We head south from Gorge Harbor, Parsifal’s prow dipping & rising as we break through the southerly swells, shedding spray off our bow. We have a long run to round the clanging red buoy marking the mile long reef off Sutil point, the southernmost tip of Cortes. The eery noise of the clanging bell competes with the cries of the cormorants on the few exposed rocks, calling us towards them. It is at moments like this that I thank God for all those brave mariners who went before us and first charted these waters.
Once safely past the bell we head east, hoisting Parsifal’s main, sailing on through Baker passage around Hernando Island before becoming becalmed in the noon day sun. While we drift lazily we take the opportunity for a tasty hot lunch of grilled cheese on English muffins & spicy leftover lamb curry mmm.

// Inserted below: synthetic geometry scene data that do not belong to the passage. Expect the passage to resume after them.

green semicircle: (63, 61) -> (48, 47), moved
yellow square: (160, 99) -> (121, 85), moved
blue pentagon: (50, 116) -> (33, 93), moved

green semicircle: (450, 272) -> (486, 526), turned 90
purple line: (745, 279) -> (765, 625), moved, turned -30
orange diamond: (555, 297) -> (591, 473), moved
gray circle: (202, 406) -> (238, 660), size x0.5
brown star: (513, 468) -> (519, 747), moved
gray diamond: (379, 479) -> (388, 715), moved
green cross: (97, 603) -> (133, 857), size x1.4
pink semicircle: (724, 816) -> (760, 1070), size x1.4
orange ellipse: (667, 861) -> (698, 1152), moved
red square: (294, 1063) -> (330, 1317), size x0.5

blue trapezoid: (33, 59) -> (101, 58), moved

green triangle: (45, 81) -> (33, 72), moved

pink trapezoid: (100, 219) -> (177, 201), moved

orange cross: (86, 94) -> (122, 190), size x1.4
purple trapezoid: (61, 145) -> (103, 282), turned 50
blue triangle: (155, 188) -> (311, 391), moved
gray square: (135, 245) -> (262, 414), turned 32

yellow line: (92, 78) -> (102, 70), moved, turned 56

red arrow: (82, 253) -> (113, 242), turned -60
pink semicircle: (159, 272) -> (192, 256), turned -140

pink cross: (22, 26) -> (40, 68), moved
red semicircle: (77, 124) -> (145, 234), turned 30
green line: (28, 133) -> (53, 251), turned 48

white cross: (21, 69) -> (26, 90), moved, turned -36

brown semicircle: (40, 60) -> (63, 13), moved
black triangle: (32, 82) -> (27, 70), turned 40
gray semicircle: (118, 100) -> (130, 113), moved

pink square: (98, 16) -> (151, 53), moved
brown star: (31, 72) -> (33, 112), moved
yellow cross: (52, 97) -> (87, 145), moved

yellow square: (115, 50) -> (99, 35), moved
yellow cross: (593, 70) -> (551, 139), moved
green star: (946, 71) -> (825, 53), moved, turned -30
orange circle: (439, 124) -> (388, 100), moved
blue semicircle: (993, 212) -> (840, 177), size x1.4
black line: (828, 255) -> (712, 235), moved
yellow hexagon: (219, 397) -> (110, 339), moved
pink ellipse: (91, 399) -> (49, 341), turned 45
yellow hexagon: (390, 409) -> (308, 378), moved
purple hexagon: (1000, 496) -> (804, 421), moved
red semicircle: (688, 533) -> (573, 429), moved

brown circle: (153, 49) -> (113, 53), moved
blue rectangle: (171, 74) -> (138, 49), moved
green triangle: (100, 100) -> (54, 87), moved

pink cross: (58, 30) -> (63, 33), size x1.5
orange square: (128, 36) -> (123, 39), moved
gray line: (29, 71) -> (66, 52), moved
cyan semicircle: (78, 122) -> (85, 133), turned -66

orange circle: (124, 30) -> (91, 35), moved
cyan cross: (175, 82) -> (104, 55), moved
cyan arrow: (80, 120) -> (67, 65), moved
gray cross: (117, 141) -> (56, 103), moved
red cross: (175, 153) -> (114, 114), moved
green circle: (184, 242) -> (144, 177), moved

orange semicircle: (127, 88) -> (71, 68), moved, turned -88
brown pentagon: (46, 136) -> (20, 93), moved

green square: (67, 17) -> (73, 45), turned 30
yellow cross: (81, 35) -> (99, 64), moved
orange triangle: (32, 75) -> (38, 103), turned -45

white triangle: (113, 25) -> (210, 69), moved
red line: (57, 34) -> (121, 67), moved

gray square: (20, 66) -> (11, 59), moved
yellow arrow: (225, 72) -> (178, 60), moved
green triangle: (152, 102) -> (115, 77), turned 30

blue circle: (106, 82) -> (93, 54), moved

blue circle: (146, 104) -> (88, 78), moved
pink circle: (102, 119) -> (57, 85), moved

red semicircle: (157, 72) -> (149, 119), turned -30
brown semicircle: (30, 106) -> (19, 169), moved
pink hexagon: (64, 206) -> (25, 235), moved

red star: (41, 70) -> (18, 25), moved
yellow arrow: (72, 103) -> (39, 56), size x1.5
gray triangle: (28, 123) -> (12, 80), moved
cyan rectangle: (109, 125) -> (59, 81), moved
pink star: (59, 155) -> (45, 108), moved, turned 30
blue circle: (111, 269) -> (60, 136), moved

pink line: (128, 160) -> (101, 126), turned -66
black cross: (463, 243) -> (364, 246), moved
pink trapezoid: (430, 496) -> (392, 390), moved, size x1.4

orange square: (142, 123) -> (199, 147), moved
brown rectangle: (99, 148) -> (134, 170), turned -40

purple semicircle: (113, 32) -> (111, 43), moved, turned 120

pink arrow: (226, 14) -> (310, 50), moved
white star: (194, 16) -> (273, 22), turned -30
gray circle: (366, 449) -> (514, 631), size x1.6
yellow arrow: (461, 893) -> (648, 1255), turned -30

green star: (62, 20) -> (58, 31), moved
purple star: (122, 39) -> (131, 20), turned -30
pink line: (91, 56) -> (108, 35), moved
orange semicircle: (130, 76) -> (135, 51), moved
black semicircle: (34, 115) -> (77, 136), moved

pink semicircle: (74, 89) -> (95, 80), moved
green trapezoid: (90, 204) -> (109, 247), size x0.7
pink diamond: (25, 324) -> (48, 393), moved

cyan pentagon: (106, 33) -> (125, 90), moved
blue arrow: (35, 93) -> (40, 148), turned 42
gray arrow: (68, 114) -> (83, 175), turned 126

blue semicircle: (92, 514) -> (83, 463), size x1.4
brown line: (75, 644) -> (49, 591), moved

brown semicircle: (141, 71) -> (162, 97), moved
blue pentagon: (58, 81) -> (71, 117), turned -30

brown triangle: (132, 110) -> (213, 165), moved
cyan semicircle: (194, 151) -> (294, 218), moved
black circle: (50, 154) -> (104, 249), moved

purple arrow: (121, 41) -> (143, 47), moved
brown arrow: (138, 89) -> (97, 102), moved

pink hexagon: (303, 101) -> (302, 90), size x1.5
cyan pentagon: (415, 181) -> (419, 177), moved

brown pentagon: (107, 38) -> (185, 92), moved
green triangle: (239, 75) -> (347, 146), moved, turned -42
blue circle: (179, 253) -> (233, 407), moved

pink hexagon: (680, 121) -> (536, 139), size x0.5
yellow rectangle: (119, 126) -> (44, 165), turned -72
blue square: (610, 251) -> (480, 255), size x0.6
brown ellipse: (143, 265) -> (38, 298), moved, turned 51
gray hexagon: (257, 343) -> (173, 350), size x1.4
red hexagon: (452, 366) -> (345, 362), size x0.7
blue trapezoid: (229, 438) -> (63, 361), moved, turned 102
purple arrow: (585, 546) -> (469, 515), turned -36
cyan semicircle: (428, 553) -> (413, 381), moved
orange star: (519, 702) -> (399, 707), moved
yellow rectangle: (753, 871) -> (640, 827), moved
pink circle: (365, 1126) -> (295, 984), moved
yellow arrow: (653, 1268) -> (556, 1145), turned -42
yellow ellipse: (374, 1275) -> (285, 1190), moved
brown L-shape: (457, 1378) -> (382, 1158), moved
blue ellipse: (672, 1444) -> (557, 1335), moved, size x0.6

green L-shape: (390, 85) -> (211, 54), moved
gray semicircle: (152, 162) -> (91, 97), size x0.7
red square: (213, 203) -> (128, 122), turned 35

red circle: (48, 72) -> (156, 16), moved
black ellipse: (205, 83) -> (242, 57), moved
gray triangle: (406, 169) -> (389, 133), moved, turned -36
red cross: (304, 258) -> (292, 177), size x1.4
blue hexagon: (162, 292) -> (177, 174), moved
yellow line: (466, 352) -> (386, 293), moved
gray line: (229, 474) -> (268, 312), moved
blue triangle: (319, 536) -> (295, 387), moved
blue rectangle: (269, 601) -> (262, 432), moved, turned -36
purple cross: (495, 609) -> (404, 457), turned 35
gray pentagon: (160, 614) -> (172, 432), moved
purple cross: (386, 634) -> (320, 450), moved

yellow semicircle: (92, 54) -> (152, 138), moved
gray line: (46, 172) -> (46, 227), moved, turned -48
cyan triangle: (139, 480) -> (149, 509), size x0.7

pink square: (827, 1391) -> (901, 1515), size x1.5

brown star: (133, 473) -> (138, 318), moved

As we eat lunch we start thinking about the place names that surround us; Hernando Island off the tip of Cortes, both named after the Spanish conquistador who colonized Mexico, apparently the Spanish & English charted these waters together. Desolation Sound itself named by Captain George Vancouver, as he apparently said ‘there was not a single prospect that was pleasing to the eye’. What a misnomer that was, I think most people would find it hard to find a prospect that is not pleasing to the eye.
After our sunny interlude & peaceful lunch we continue south now motoring & sailing. As we round Savary Island the sun disappears behind the clouds and the wind suddenly blows up again heeling us over and chilling us, as we make our final run to Powell River. Ron has us on a tack heading straight towards Harwood Island to make the most of the wind filling our main sail, before his final tack towards Powell River.
Once we enter the harbor & locate Hytta we find to our surprise that the docks are pretty full, unlike our experience so far. After taking another look we spot an open section right by the harbor entrance, but as we are here to weather another storm Ron wants to go back and side tie to the main dock in between two of the piers. It is the widest opening but unfortunately once Ron is committed to the turn, we realise that Parsifal is not quite going to fit without touching the other boats. We spend a few stressful moments with Ron on the deck of another boat carefully moving our projecting metal davit arms so that they do not scrape anything, and me moving quickly around with the boat hook staving us off and giving Ron warnings of any impending trouble. Ron decides to abort this plan & head back to tie up at the open dock by the entrance. Once we are safely secured & able to relax at last, it is definitely time for an ‘emergency’. A term coined by Tom when he & Ron are working on their respective boats side by side in Nanaimo & he wants a beer break!